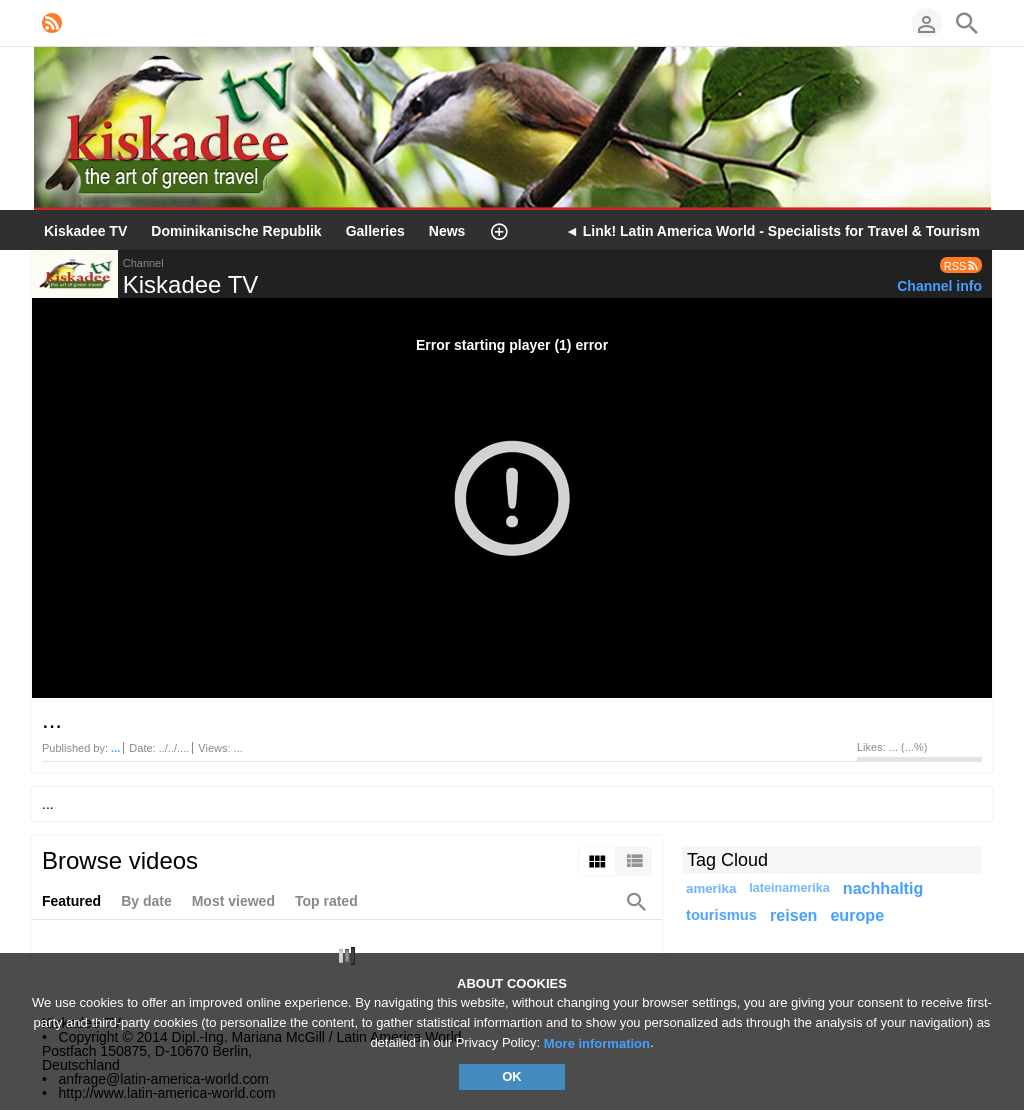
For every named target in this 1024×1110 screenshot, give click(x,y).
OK (512, 1076)
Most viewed (233, 901)
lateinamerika (789, 888)
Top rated (326, 901)
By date (146, 901)
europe (857, 915)
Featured (71, 901)
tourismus (721, 915)
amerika (711, 888)
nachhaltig (883, 888)
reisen (793, 915)
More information (597, 1043)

* * * *

Leave every image out, and retype the material exactly.

For every named target in this 1024×1110 screenshot, give click(x,y).
OK (512, 1076)
Most viewed (233, 901)
lateinamerika (789, 888)
Top rated (326, 901)
By date (146, 901)
europe (857, 915)
Featured (71, 901)
tourismus (721, 915)
amerika (711, 888)
nachhaltig (883, 888)
reisen (793, 915)
More information (597, 1043)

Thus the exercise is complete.